Wednesday, September 05, 2007

Rolling a Seven

(Along a street)

The Gambler: Hey lad, spare an old man a tad o'cash for a mug o'beer?

Albert: And what do I get in return, mister?

The Gambler: Three games, how about that? Cards, dice, the simple coin.

Albert: I'm gambling with a beggar? What can I win from you in the first place?

The Gambler: What makes you think I've nothing? And more importantly, what makes you think you'll win? Sit down, lad, and I'll tell'ya something.

Albert: Go on. Let's place this at 2 bucks.

The Gambler: Every single day's a gamble in the game of life, young man, and what you're taking part in is just one of the millions to come. Ask you a question. What's the lucky number?


The Gambler: A bright one, lad. Now roll this dice. Let's see if you're lucky.

Albert: But a dice has only six sides! How am I supposed to roll a seven anyway?

The Gambler: Yer' right. But that's life, isn't it? You never strike lucky on the very first dice if you just jump straight in. So what do you do? Throw two dice. Let's see where that gets you.

Albert: ...4 and 5.

The Gambler: And that's the other thing. Ya don't get the seven for trying again. Tell me, lad. I throw a 2. What would I need to get the seven?

Albert: The five?

The Gambler: Right, and where do you find the five?
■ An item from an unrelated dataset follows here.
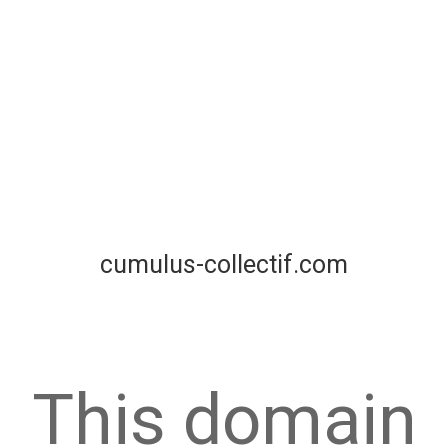
cumulus-collectif.com
This domain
Albert: ...the opposite end of the two?

The Gambler: Exactly, lad. That's where you get your seven - from the very two ends. And ya gotta do it at one shot, too. Here, I'll throw another one of my own dice.

(The dice flies into the air, lands on the ground, and breaks in half, with one half landing on 1 and the other on 6.)

The Gambler: Don't worry about that, I can fix it no 'prob. But ya see what I mean, lad? That's what life is - ya gotta hit seven, and ya only got one chance each time. What'cha gonna do about it? Now let's take the cards instead. Heard of blackjack?

Albert: Rarely see one who hasn't.

The Gambler: Good to know. Now let's just take one hand, shall we? I'll deal. One up, one down.

Albert: And we both have an ace up.

The Gambler: Oh, the odds! Another question, lad. What's the value of ace?

Albert: One or eleven?

The Gambler: Then what's the value of your ace? Let's turn around the other card, shall we?

Albert: ...another ace. What's the chances.

The Gambler: And blackjack. Ask a question again. What makes one a one? And more importantly, what makes one an eleven?

Albert: A one's one purely because it is the first in the series? That was quite obvious. And what makes one an eleven is the prestige of the card being first?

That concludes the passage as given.